● Work required: Exactly reproduce the lines from the line containing "Image resolution: width=1568, height=1499." to the end of the data below, inclusive, and nothing else.

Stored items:
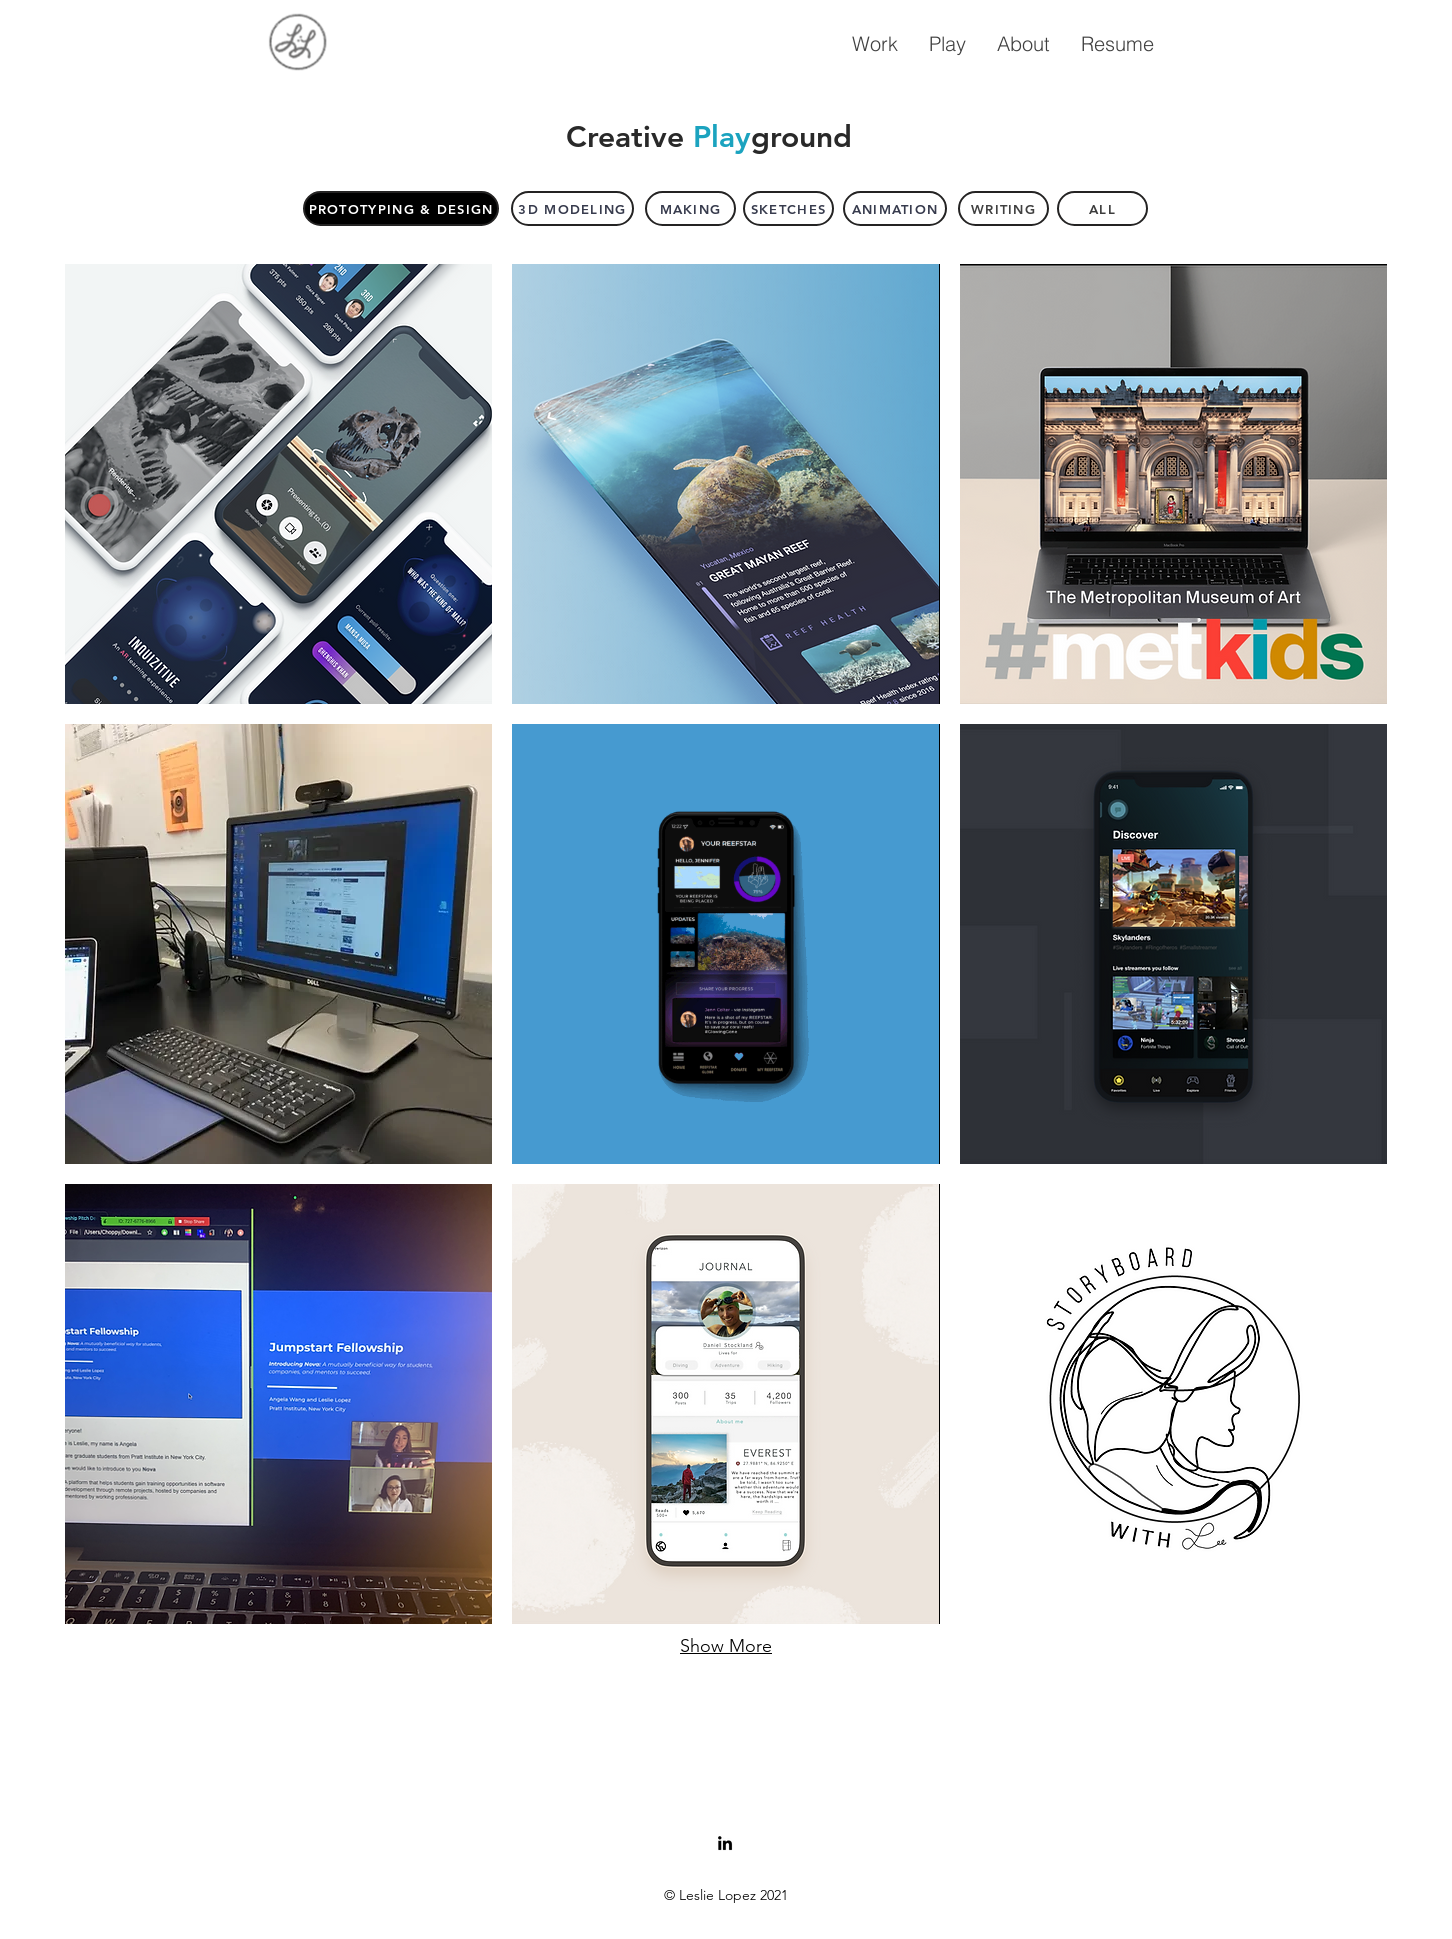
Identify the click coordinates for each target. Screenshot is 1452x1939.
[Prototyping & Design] (401, 208)
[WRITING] (1003, 208)
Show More (726, 1646)
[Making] (690, 208)
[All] (1102, 208)
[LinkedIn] (725, 1843)
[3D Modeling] (572, 208)
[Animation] (895, 208)
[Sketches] (788, 208)
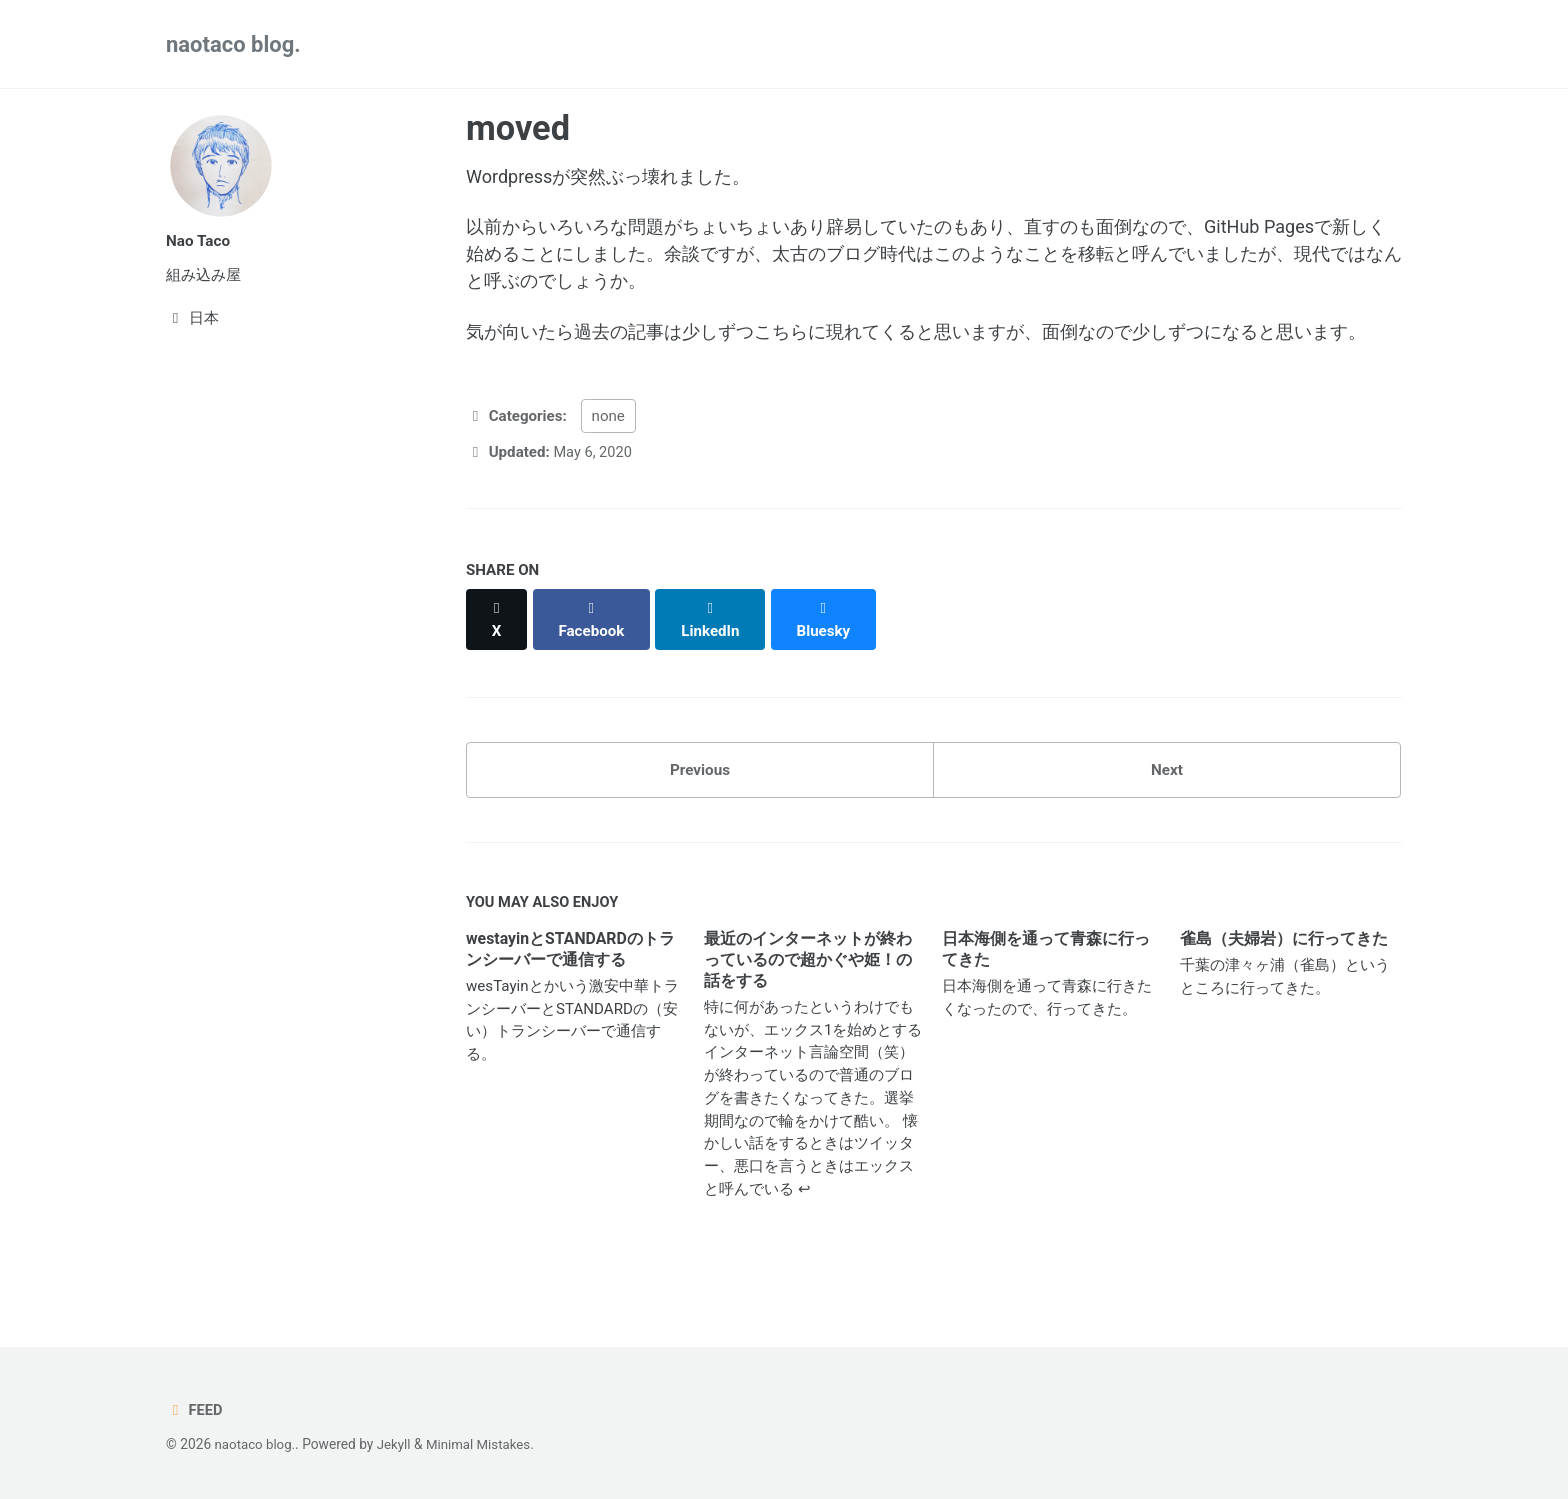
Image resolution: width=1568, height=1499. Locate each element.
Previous (700, 784)
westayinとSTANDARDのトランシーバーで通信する (570, 967)
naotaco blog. (233, 44)
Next (1166, 784)
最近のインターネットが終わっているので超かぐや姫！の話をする (808, 977)
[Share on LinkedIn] (713, 644)
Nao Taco (199, 240)
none (608, 451)
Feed (195, 1410)
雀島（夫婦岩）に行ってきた (1284, 956)
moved (518, 128)
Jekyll (397, 1445)
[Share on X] (497, 644)
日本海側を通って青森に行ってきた (1046, 967)
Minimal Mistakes (484, 1445)
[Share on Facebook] (593, 644)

● Answer box:
Image resolution: width=1568, height=1499. Locate each element.
Previous (700, 784)
westayinとSTANDARDのトランシーバーで通信する (570, 967)
naotaco blog. (233, 44)
Next (1166, 784)
最近のインターネットが終わっているので超かぐや姫！の話をする (808, 977)
[Share on LinkedIn] (713, 644)
Nao Taco (199, 240)
none (608, 451)
Feed (195, 1410)
雀島（夫婦岩）に行ってきた (1284, 956)
moved (518, 128)
Jekyll (397, 1445)
[Share on X] (497, 644)
日本海側を通って青森に行ってきた (1046, 967)
Minimal Mistakes (484, 1445)
[Share on Facebook] (593, 644)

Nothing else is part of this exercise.